According to this newly announced policy, 50 alleged civilian drug dealers have now been made subject to targeted killing if they cannot be captured.
When Israel used targeted killings to kill Sheik Salah Shehade, Sheik Ahmed Ismail Yassin, and Abdel Aziz al-Rantissi, who were admitted leaders of terrorist groups that were engaging in combat against Israeli civilians, it faced a tsunami of condemnation from the U.S., the E.U., the U.K., the French, the Italians, the Russians, the U.N., and The Vatican. Yet there has been no comparable outcry from the international community, despite the fact that the U.S.’s policy is less defensible morally and legally for the following reasons:
Israel developed targeted killings of terrorist leaders, particularly in the Gaza because it could not arrest the terrorists who were ordering the firing of rockets at Israelis. The most notorious leaders, Shehade, Yassin, and Rantissi were only targeted after publicly acknowledging that they were giving the orders and pulling the triggers and were responsible for hundreds of Israeli deaths. Targeted killings, like most other military actions in densely populated areas, will inevitably lead to some civilian deaths, but Israel has taken action to reduce the ratio of civilian to terrorist deaths to the lowest point in history for comparable actions.

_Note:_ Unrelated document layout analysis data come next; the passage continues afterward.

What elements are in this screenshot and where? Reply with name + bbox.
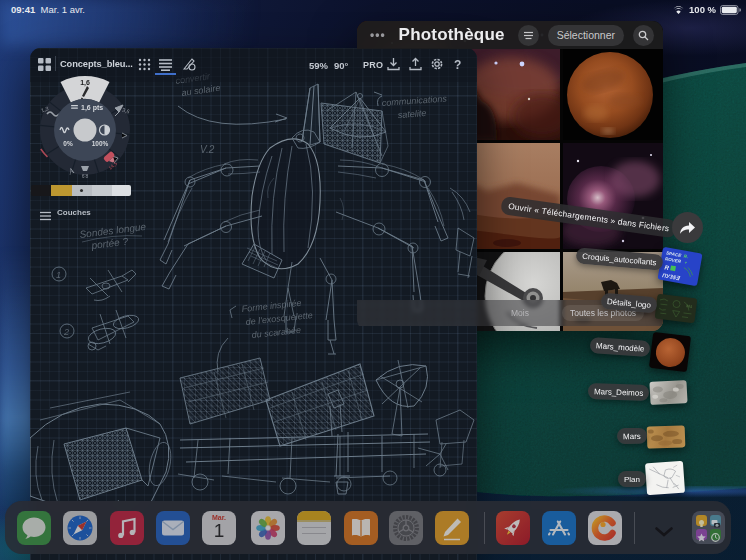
svg-text:communications: communications (381, 93, 447, 108)
svg-text:1: 1 (56, 270, 61, 280)
svg-text:M4: M4 (686, 303, 693, 309)
svg-text:+: + (684, 260, 688, 265)
svg-text:0%: 0% (63, 140, 73, 147)
svg-text:R: R (664, 264, 670, 271)
svg-text:100%: 100% (92, 140, 109, 147)
svg-text:R.: R. (683, 254, 688, 260)
svg-text:satelite: satelite (397, 108, 426, 120)
svg-text:ΠУ35∃: ΠУ35∃ (662, 272, 682, 281)
svg-text:6'8: 6'8 (82, 173, 89, 179)
svg-text:2: 2 (63, 327, 69, 337)
svg-text:V.2: V.2 (200, 144, 215, 155)
svg-text:au solaire: au solaire (181, 83, 221, 98)
svg-text:1,6: 1,6 (80, 79, 90, 87)
svg-text:1,6 pts: 1,6 pts (81, 104, 103, 112)
svg-text:du scarabée: du scarabée (251, 325, 301, 340)
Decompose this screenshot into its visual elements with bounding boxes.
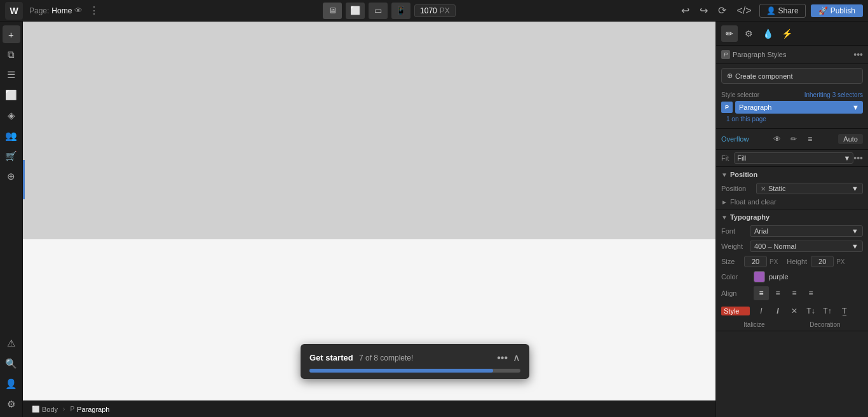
- position-value: Static: [768, 185, 786, 192]
- create-component-btn[interactable]: ⊕ Create component: [721, 68, 863, 84]
- left-sidebar: + ⧉ ☰ ⬜ ◈ 👥 🛒 ⊕ ⚠ 🔍 👤 ⚙: [0, 22, 23, 417]
- cms-btn[interactable]: ⬜: [3, 86, 20, 104]
- height-label: Height: [787, 258, 807, 265]
- layers-btn[interactable]: ⧉: [3, 46, 20, 63]
- search-btn[interactable]: 🔍: [3, 355, 20, 373]
- account-btn[interactable]: 👤: [3, 375, 20, 393]
- tablet-portrait-btn[interactable]: ▭: [369, 3, 388, 19]
- paint-tool-btn[interactable]: 💧: [759, 25, 776, 42]
- canvas-upper: [23, 22, 715, 239]
- align-center-btn[interactable]: ≡: [770, 286, 785, 300]
- get-started-title-group: Get started 7 of 8 complete!: [309, 353, 413, 362]
- font-select[interactable]: Arial ▼: [750, 225, 863, 237]
- font-chevron-icon: ▼: [851, 227, 858, 235]
- px-label: PX: [440, 6, 450, 15]
- topbar-dots[interactable]: ⋮: [89, 4, 99, 17]
- breadcrumb-paragraph[interactable]: P Paragraph: [66, 404, 113, 414]
- overflow-pen-btn[interactable]: ✏: [786, 132, 801, 146]
- overflow-auto-btn[interactable]: Auto: [838, 134, 863, 144]
- pages-btn[interactable]: ☰: [3, 66, 20, 84]
- italic-btn[interactable]: I: [754, 304, 769, 318]
- typography-section: ▼ Typography Font Arial ▼ Weight 400 – N…: [716, 209, 868, 331]
- style-selector-label: Style selector Inheriting 3 selectors: [721, 91, 863, 98]
- fit-dots-btn[interactable]: •••: [853, 153, 863, 163]
- apps-btn[interactable]: ⊕: [3, 168, 20, 185]
- color-name: purple: [769, 273, 789, 281]
- overflow-eye-btn[interactable]: 👁: [770, 132, 785, 146]
- size-input-group: 20 PX: [744, 256, 778, 267]
- desktop-view-btn[interactable]: 🖥: [323, 3, 342, 19]
- undo-btn[interactable]: ↩: [679, 3, 692, 18]
- height-input[interactable]: 20: [811, 256, 834, 267]
- align-icons: ≡ ≡ ≡ ≡: [754, 286, 818, 300]
- weight-select[interactable]: 400 – Normal ▼: [750, 241, 863, 252]
- fit-select[interactable]: Fill ▼: [734, 152, 853, 164]
- style-selector: Style selector Inheriting 3 selectors P …: [716, 88, 868, 129]
- subscript-btn[interactable]: T↓: [803, 304, 818, 318]
- fit-row: Fit Fill ▼ •••: [716, 150, 868, 167]
- width-value: 1070: [420, 6, 437, 15]
- warning-btn[interactable]: ⚠: [3, 334, 20, 352]
- position-title-row[interactable]: ▼ Position: [716, 167, 868, 181]
- publish-label: Publish: [831, 6, 855, 15]
- breadcrumb-body-label: Body: [42, 406, 58, 413]
- typography-title-row[interactable]: ▼ Typography: [716, 209, 868, 223]
- tool-icons: ✏ ⚙ 💧 ⚡: [721, 25, 795, 42]
- size-unit: PX: [770, 258, 778, 265]
- align-right-btn[interactable]: ≡: [787, 286, 802, 300]
- refresh-btn[interactable]: ⟳: [715, 3, 729, 18]
- color-swatch[interactable]: [754, 271, 765, 282]
- ecommerce-btn[interactable]: 🛒: [3, 147, 20, 165]
- code-btn[interactable]: </>: [734, 4, 754, 18]
- underline-btn[interactable]: T̲: [836, 304, 851, 318]
- canvas-lower: [23, 239, 715, 417]
- mobile-view-btn[interactable]: 📱: [391, 3, 410, 19]
- style-tool-btn[interactable]: ✏: [721, 25, 738, 42]
- weight-row: Weight 400 – Normal ▼: [716, 239, 868, 254]
- share-btn[interactable]: 👤 Share: [759, 4, 806, 18]
- members-btn[interactable]: 👥: [3, 127, 20, 145]
- size-input[interactable]: 20: [744, 256, 767, 267]
- height-unit: PX: [836, 258, 844, 265]
- assets-btn[interactable]: ◈: [3, 107, 20, 124]
- eye-icon[interactable]: 👁: [74, 6, 83, 15]
- paragraph-styles-dots[interactable]: •••: [853, 50, 863, 60]
- on-page-count: 1 on this page: [721, 114, 863, 124]
- float-clear-row[interactable]: ► Float and clear: [716, 196, 868, 209]
- get-started-dots-btn[interactable]: •••: [497, 352, 508, 364]
- fit-label: Fit: [721, 154, 729, 162]
- bold-italic-btn[interactable]: I: [770, 304, 785, 318]
- settings-tool-btn[interactable]: ⚙: [740, 25, 757, 42]
- align-justify-btn[interactable]: ≡: [803, 286, 818, 300]
- style-selector-text: Style selector: [721, 91, 759, 98]
- breadcrumb-paragraph-label: Paragraph: [77, 406, 109, 413]
- overflow-list-btn[interactable]: ≡: [803, 132, 818, 146]
- publish-btn[interactable]: 🚀 Publish: [811, 4, 863, 17]
- paragraph-styles-label: Paragraph Styles: [733, 51, 786, 58]
- add-element-btn[interactable]: +: [3, 25, 20, 43]
- selectors-count: 3 selectors: [832, 91, 863, 98]
- position-field-row: Position ✕ Static ▼: [716, 181, 868, 196]
- page-info: Page: Home 👁: [29, 6, 83, 15]
- interactions-tool-btn[interactable]: ⚡: [778, 25, 795, 42]
- breadcrumb-body[interactable]: ⬜ Body: [28, 404, 62, 414]
- style-selector-dropdown[interactable]: P Paragraph ▼: [721, 101, 863, 114]
- position-title: Position: [730, 171, 757, 178]
- get-started-progress-text: 7 of 8 complete!: [359, 354, 413, 362]
- redo-btn[interactable]: ↪: [697, 3, 710, 18]
- view-controls: 🖥 ⬜ ▭ 📱 1070 PX: [103, 3, 675, 19]
- size-label: Size: [721, 258, 740, 265]
- align-left-btn[interactable]: ≡: [754, 286, 769, 300]
- style-icons: I I ✕ T↓ T↑ T̲: [754, 304, 851, 318]
- align-row: Align ≡ ≡ ≡ ≡: [716, 284, 868, 302]
- font-value: Arial: [754, 227, 768, 235]
- settings-btn[interactable]: ⚙: [3, 395, 20, 413]
- get-started-close-btn[interactable]: ∧: [513, 352, 520, 364]
- tablet-landscape-btn[interactable]: ⬜: [346, 3, 365, 19]
- strikethrough-btn[interactable]: ✕: [787, 304, 802, 318]
- get-started-actions: ••• ∧: [497, 352, 520, 364]
- superscript-btn[interactable]: T↑: [820, 304, 835, 318]
- position-field-value[interactable]: ✕ Static ▼: [756, 183, 863, 194]
- share-user-icon: 👤: [766, 6, 776, 15]
- paragraph-select[interactable]: Paragraph ▼: [735, 101, 863, 114]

The Israeli Supreme Court has limited targeted killing to terrorist engaged in terrorism. They would never permit it against drug traffickers or those who would not qualify as combatants. There will be some criticism of the US, but not condemnations – no draft of Resolution, boycott or divestment.

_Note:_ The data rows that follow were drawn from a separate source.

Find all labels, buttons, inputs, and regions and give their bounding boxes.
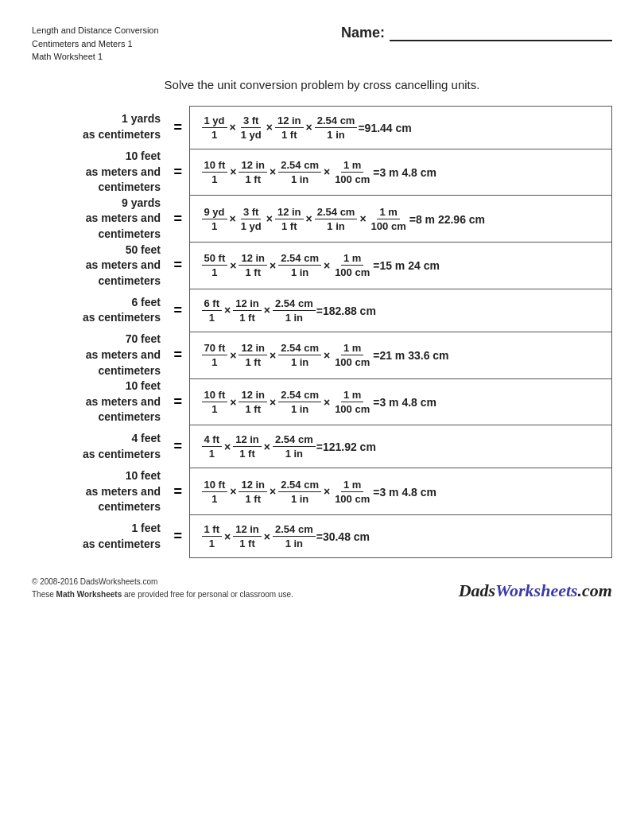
solution-1: 10 ft 1 × 12 in 1 ft × 2.54 cm 1 in × 1 …	[189, 149, 612, 196]
fraction: 1 m 100 cm	[332, 389, 372, 415]
times-icon: ×	[230, 259, 236, 272]
times-icon: ×	[270, 349, 276, 362]
title-line3: Math Worksheet 1	[32, 50, 159, 64]
result: =182.88 cm	[316, 304, 376, 316]
fraction: 6 ft 1	[202, 297, 223, 324]
times-icon: ×	[230, 121, 236, 134]
result: =3 m 4.8 cm	[373, 165, 436, 178]
equals-sign-2: =	[167, 196, 189, 243]
times-icon: ×	[264, 530, 270, 543]
fraction: 2.54 cm 1 in	[315, 206, 358, 232]
times-icon: ×	[264, 304, 270, 316]
times-icon: ×	[224, 530, 231, 543]
fraction: 10 ft 1	[202, 389, 228, 415]
title-line1: Length and Distance Conversion	[32, 24, 159, 37]
name-field: Name:	[341, 24, 612, 41]
solution-0: 1 yd 1 × 3 ft 1 yd × 12 in 1 ft × 2.54 c…	[189, 106, 612, 149]
times-icon: ×	[306, 121, 312, 134]
solution-8: 10 ft 1 × 12 in 1 ft × 2.54 cm 1 in × 1 …	[189, 468, 612, 515]
footer-left: © 2008-2016 DadsWorksheets.com These Mat…	[32, 576, 293, 601]
times-icon: ×	[324, 165, 330, 178]
fraction: 12 in 1 ft	[233, 523, 262, 549]
times-icon: ×	[224, 440, 231, 453]
problem-label-9: 1 feetas centimeters	[32, 515, 167, 558]
disclaimer: These Math Worksheets are provided free …	[32, 588, 293, 601]
times-icon: ×	[359, 212, 366, 225]
name-underline[interactable]	[390, 24, 612, 41]
times-icon: ×	[270, 485, 276, 498]
instructions-text: Solve the unit conversion problem by cro…	[32, 78, 612, 91]
fraction: 3 ft 1 yd	[239, 114, 264, 141]
footer: © 2008-2016 DadsWorksheets.com These Mat…	[32, 576, 612, 601]
fraction: 50 ft 1	[202, 252, 228, 278]
copyright: © 2008-2016 DadsWorksheets.com	[32, 576, 293, 588]
problems-table: 1 yardsas centimeters= 1 yd 1 × 3 ft 1 y…	[32, 106, 612, 559]
times-icon: ×	[324, 396, 330, 409]
times-icon: ×	[266, 121, 273, 134]
solution-4: 6 ft 1 × 12 in 1 ft × 2.54 cm 1 in =182.…	[189, 289, 612, 332]
equals-sign-8: =	[167, 468, 189, 515]
fraction: 1 m 100 cm	[332, 159, 372, 185]
fraction: 12 in 1 ft	[233, 297, 262, 324]
name-label: Name:	[341, 25, 385, 41]
fraction: 12 in 1 ft	[275, 206, 304, 232]
result: =3 m 4.8 cm	[373, 485, 436, 498]
fraction: 1 yd 1	[202, 114, 227, 141]
fraction: 70 ft 1	[202, 342, 228, 368]
times-icon: ×	[230, 165, 236, 178]
header-left: Length and Distance Conversion Centimete…	[32, 24, 159, 64]
times-icon: ×	[230, 349, 236, 362]
problem-label-2: 9 yardsas meters andcentimeters	[32, 196, 167, 243]
problem-label-1: 10 feetas meters andcentimeters	[32, 149, 167, 196]
fraction: 10 ft 1	[202, 479, 228, 505]
equals-sign-9: =	[167, 515, 189, 558]
times-icon: ×	[324, 349, 330, 362]
result: =8 m 22.96 cm	[409, 212, 485, 225]
fraction: 10 ft 1	[202, 159, 228, 185]
fraction: 2.54 cm 1 in	[273, 523, 316, 549]
fraction: 9 yd 1	[202, 206, 227, 232]
fraction: 12 in 1 ft	[239, 252, 267, 278]
header: Length and Distance Conversion Centimete…	[32, 24, 612, 64]
equals-sign-6: =	[167, 378, 189, 425]
result: =3 m 4.8 cm	[373, 396, 436, 409]
times-icon: ×	[230, 212, 236, 225]
times-icon: ×	[230, 396, 236, 409]
fraction: 2.54 cm 1 in	[278, 342, 321, 368]
times-icon: ×	[224, 304, 231, 316]
fraction: 1 m 100 cm	[332, 342, 372, 368]
equals-sign-4: =	[167, 289, 189, 332]
problem-label-0: 1 yardsas centimeters	[32, 106, 167, 149]
fraction: 3 ft 1 yd	[239, 206, 264, 232]
fraction: 12 in 1 ft	[239, 389, 267, 415]
footer-logo: DadsWorksheets.com	[459, 580, 612, 601]
times-icon: ×	[270, 259, 276, 272]
result: =121.92 cm	[316, 440, 376, 453]
problem-label-6: 10 feetas meters andcentimeters	[32, 378, 167, 425]
problem-label-5: 70 feetas meters andcentimeters	[32, 332, 167, 378]
times-icon: ×	[270, 396, 276, 409]
result: =21 m 33.6 cm	[373, 349, 448, 362]
problem-label-7: 4 feetas centimeters	[32, 425, 167, 468]
problem-label-4: 6 feetas centimeters	[32, 289, 167, 332]
fraction: 1 m 100 cm	[369, 206, 409, 232]
solution-3: 50 ft 1 × 12 in 1 ft × 2.54 cm 1 in × 1 …	[189, 243, 612, 289]
fraction: 12 in 1 ft	[275, 114, 304, 141]
fraction: 2.54 cm 1 in	[278, 389, 321, 415]
result: =15 m 24 cm	[373, 259, 440, 272]
fraction: 2.54 cm 1 in	[278, 252, 321, 278]
fraction: 12 in 1 ft	[239, 159, 267, 185]
solution-6: 10 ft 1 × 12 in 1 ft × 2.54 cm 1 in × 1 …	[189, 378, 612, 425]
result: =91.44 cm	[358, 121, 411, 134]
times-icon: ×	[264, 440, 270, 453]
solution-2: 9 yd 1 × 3 ft 1 yd × 12 in 1 ft × 2.54 c…	[189, 196, 612, 243]
fraction: 1 m 100 cm	[332, 252, 372, 278]
solution-9: 1 ft 1 × 12 in 1 ft × 2.54 cm 1 in =30.4…	[189, 515, 612, 558]
times-icon: ×	[270, 165, 276, 178]
title-line2: Centimeters and Meters 1	[32, 37, 159, 51]
equals-sign-5: =	[167, 332, 189, 378]
times-icon: ×	[266, 212, 273, 225]
worksheet-page: Length and Distance Conversion Centimete…	[0, 0, 644, 815]
fraction: 1 ft 1	[202, 523, 223, 549]
fraction: 4 ft 1	[202, 433, 223, 460]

There will not even be the type of criticism directed against Israel by the likes of former UK Foreign Secretary, Jack Straw, who declared: "The British government has made it repeatedly clear that so-called 'targeted assassinations' of this kind are unlawful, unjustified and counter-productive". Similarly, the French Foreign Ministry stated: France “declares once again that extrajudicial executions contravene international law and are unacceptable". The Italian Foreign Minister joined this chorus of criticism, stating: "Italy, like the whole of the European Union, has always condemned the practice of targeted assassinations".
- Israel has used targeted killings to protect civilians against war crimes, from an enemy sworn to its destruction. The U.S. is using a far broader form of targeted killing, thousands of miles away from its civilian population, against an enemy that poses no immediate threat to its civilian population.
- Drug traffickers are not direct combatants, thereby making an attack on them far more questionable under international law.
- International law requires that any attack must be intended and tend toward the military defeat of the enemy. Israel has targeted those known to be directing the terrorist attacks, whereas, here it is less than clear that killing a drug trafficker would tend towards a military defeat of the Taliban.
- Compounding this, the ratio of terrorist to civilian deaths for the Israeli Air Force is better than 1:30 (Amos Harel, “Pinpointed IAF Attacks in Gaza More Precise, Hurt Fewer Civilians,” Haaretz, December 30, 2007.) – that is – 30 terrorists killed for every civilian, whereas that for the US is (The UN Special Rapporteur on unlawful executions, Philip Alston reported that as of 3 June 2009).
Martin S. Indyk, a previous American ambassador to Israel, was also open in criticizing Israel’s targeted killings when he said: ''The United States government is very clearly on the record as against targeted assassinations…They are extrajudicial killings, and we do not support that”; as did former US Secretary of State Colin Powell when he said “We continue to express our distress and opposition to these kinds of targeted killings and we will continue to do so”. What is unclear is whether these statements, when considered in the light of the recent announcement that drug traffickers are to be targeted for killing by U.S. troops and drones, reflects a change in American policy, or simply another example of the double standard applied against Israel. It certainly looks like the latter.
The double standard displayed by the world makes a mockery of universal human rights and international humanitarian law. Neither will retain any degree of credibility if the operating principle’s “rights for me but not for thee.”